Siegfried Kracauer signala dans « De Caligari à Hitler » (1947) que Metropolis exprimait l’impulsion de la société de Weimar à déléguer la solution du conflit de classe à un médiateur bienveillant issu de l’élite elle-même. L’expressionnisme allemand sut diagnostiquer l’âme collective d’une nation en crise, et ses figures récurrentes — Caligari, Nosferatu, Mabuse, le Faust de Murnau — préfiguraient l’ascension du chef qui serait élu démocratiquement grâce à la promotion de la peur. Ce que Kracauer diagnostiqua comme trait spécifique de Weimar se révèle, vu depuis 2026, une constante structurelle du capitalisme tardif.
La machine à visage humain
L’androïde de Metropolis, le Maschinenmensch construit par Rotwang pour supplanter Maria, pose un mécanisme qui n’a pas besoin d’extrapolation pour s’appliquer au présent. Fabriquer un double de celle qui possède la confiance collective, le programmer pour émettre les messages souhaités par le pouvoir, et l’utiliser pour provoquer une réaction qui justifie la répression. Si le pouvoir dans les technocraties s’était représenté à travers un œil qui surveille, comme le HAL 9000 de Kubrick, ou une voix qui commande, comme l’Alpha 60 de Godard, l’identification avec un androïde à figure humaine se révèlerait plus efficace par la séduction. Les systèmes actuels de génération de contenu synthétique — les modèles vocaux et vidéo qui répliquent l’image de n’importe quelle figure publique — reproduisent le même dispositif avec une efficacité que les maquettes et le maquillage de Brigitte Helm ne pouvaient qu’insinuer.
Ce qui distingue le présent de la fiction de 1927 n’est pas seulement la sophistication technique. C’est l’échelle de distribution. Dans Metropolis, l’androïde doit occuper physiquement l’espace de Maria pour tromper la foule.
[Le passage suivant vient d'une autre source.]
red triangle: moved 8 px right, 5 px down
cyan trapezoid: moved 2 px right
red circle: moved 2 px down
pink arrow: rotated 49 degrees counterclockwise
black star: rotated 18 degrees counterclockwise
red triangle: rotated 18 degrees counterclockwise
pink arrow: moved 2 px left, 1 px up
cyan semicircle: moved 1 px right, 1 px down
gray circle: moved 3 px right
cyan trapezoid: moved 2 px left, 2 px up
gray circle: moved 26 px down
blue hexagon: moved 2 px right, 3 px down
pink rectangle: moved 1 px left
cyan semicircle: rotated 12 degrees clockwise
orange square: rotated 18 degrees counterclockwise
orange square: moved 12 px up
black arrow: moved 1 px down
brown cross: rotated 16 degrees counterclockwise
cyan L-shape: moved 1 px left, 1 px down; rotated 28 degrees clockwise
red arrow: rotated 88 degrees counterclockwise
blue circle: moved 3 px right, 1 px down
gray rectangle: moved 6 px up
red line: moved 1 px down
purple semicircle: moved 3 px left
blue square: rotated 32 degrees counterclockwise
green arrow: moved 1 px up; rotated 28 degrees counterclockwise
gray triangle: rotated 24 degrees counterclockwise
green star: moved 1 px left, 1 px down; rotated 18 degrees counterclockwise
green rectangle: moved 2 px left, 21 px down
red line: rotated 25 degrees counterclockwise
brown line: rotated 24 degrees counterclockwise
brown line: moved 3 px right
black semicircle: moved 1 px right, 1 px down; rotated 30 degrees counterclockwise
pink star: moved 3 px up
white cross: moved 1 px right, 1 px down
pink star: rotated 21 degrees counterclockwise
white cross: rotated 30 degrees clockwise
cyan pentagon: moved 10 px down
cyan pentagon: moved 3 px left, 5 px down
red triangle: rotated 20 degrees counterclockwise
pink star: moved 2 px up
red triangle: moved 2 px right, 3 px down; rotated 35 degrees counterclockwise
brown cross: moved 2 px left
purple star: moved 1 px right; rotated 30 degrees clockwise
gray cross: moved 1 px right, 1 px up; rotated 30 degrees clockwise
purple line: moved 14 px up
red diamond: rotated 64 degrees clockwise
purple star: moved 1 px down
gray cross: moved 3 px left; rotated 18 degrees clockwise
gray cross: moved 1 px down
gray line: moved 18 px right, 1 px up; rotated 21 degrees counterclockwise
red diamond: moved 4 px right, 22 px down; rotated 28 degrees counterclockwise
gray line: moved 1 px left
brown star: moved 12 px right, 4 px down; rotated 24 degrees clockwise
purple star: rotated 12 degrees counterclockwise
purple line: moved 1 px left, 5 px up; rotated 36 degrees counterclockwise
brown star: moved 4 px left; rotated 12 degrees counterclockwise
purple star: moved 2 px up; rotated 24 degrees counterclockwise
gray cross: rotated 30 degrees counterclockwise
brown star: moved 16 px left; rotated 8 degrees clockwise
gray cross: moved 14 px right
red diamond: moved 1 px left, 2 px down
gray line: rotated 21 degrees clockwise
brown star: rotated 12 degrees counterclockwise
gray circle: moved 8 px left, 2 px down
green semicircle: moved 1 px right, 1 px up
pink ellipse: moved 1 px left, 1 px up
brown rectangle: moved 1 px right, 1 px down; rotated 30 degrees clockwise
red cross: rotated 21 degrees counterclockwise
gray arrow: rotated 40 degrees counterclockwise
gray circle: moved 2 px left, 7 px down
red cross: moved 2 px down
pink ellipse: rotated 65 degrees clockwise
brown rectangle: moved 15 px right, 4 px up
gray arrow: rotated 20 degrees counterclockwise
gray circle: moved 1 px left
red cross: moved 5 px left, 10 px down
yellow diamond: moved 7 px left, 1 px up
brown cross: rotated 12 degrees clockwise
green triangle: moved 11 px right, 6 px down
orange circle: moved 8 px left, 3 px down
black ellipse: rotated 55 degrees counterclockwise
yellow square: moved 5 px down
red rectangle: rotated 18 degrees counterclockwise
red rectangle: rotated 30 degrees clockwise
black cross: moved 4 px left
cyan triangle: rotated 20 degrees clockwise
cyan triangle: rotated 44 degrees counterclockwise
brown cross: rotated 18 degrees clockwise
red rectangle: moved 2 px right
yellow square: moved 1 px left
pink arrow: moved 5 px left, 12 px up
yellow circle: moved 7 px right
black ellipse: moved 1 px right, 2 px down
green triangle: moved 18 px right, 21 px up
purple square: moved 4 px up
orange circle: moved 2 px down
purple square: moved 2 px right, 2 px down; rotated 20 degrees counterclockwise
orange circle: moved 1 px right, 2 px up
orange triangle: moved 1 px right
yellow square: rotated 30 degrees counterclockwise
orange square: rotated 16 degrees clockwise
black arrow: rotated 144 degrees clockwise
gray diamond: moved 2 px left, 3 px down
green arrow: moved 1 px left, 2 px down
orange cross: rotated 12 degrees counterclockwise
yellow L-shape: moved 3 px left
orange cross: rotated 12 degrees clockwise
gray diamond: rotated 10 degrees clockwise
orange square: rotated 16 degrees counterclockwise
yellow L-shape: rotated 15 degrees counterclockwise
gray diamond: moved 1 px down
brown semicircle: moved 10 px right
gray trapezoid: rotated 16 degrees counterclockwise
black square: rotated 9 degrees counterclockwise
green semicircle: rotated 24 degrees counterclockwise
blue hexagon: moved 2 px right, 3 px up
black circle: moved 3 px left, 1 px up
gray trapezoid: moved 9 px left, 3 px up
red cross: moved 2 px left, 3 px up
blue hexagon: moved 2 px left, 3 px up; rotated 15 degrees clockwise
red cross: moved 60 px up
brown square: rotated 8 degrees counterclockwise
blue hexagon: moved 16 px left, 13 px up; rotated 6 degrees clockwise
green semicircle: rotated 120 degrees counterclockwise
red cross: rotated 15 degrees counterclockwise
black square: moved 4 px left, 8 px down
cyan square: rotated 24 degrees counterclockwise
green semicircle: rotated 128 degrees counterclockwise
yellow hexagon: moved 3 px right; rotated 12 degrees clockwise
En 2026, l’équivalent fonctionnel se distribue simultanément sur des millions d’appareils via des plateformes qui n’ont aucune incitation à distinguer information vérifiée et contenu fabriqué, et qui organisent leurs systèmes de recommandation en fonction de l’engagement, non de la vérité. La surveillance constante que Lang filma comme trait de la ville futuriste a trouvé son équivalent quotidien dans les systèmes de reconnaissance faciale déployés dans les espaces publics de dizaines de pays sans cadre légal qui les régule.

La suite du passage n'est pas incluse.